The mask belongs to the Dundo Regional Museum in Angola and went missing during the civil war (1975-2002). The story of the quest to find the stolen mask began two years ago, and has today reached a happy ending: the mask will be returned to the Angolan authorities. Before it is sent back to Angola, it can be seen in the halls of the Centre for Fine Arts as part of the IncarNations exhibition.

IncarNations presents an original blend of classical and contemporary art from Africa and its diaspora in a dynamic setting. The exhibition includes a room on the ongoing recovery project around the Dundo Regional Museum, where a recently rediscovered flyswatter was put on display. The mask will now also be given a place in this room from Tuesday 23 July until the end of the exhibition (6 October).

This is a ‘Chihongo’ mask, from the Chokwe people of Angola. Masks of this type are traditionally associated with the mukanda initiation ceremonies.


Recovery Mission

The Congolese collector, art patron and entrepreneur Sindika Dokolo launched an ambitious recovery mission in 2014. The aim of this project is to track down pieces of art from the collections of the Dundo Regional Museum which disappeared during the Angolan Civil War (1975-2002) and return them to their country of origin.

Through the collective efforts in partnership with collectors, art dealers, auction houses, international researchers and experts, 13 works have already been recovered and returned to the Angolan government since the start of the mission. In this way Dokolo supports the commitment of African institutions to take the management of their heritage into their own hands.
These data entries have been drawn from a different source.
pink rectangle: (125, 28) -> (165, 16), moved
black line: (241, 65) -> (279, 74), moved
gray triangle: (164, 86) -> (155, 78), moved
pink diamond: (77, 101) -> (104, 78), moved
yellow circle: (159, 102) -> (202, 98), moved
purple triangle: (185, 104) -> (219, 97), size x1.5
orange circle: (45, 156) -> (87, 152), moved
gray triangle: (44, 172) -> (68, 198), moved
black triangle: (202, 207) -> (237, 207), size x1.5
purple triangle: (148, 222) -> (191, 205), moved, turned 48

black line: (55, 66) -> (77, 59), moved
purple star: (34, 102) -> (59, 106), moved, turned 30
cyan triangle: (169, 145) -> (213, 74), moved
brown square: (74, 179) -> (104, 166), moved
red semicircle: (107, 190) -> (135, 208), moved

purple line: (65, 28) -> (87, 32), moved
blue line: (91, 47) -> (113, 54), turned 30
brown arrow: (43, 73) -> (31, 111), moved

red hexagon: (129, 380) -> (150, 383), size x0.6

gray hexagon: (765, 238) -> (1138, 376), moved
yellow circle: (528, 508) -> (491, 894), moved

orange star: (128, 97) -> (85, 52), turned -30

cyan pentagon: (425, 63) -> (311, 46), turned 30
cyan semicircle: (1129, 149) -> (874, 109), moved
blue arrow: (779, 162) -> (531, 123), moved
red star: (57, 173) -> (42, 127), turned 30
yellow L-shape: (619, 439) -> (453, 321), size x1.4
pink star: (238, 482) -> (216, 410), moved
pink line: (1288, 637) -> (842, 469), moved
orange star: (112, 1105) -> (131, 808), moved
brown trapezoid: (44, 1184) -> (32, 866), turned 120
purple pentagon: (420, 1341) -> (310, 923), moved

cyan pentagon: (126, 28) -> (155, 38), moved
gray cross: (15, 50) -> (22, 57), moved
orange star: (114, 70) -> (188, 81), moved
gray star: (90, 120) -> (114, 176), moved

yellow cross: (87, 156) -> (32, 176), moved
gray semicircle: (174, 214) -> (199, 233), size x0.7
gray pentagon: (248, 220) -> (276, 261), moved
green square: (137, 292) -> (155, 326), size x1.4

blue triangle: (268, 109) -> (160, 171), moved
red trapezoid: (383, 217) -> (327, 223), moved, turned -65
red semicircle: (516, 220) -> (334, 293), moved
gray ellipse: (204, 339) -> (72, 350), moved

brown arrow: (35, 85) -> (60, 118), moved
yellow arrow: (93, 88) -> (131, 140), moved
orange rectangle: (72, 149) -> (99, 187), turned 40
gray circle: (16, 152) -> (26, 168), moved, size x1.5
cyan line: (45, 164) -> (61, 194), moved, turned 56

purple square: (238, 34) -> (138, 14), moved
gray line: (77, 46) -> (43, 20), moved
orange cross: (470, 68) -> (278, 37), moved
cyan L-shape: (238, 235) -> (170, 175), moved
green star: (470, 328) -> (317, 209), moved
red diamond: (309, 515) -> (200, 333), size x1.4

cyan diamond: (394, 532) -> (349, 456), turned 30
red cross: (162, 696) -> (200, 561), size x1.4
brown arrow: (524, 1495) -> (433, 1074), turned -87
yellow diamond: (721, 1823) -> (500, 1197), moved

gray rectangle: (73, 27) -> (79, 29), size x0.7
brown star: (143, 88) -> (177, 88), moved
Important sources for the detective work



An image of this mask was first published in 1956 by José Redinha, then director of the Dundo Museum.

The mask is also included in a work of reference from 1961, published by Marie-Louise Bastin, Emeritus Professor at the Université Libre de Bruxelles. She did pioneering work in classifying and documenting around 300 important works in the Dundo Regional Museum.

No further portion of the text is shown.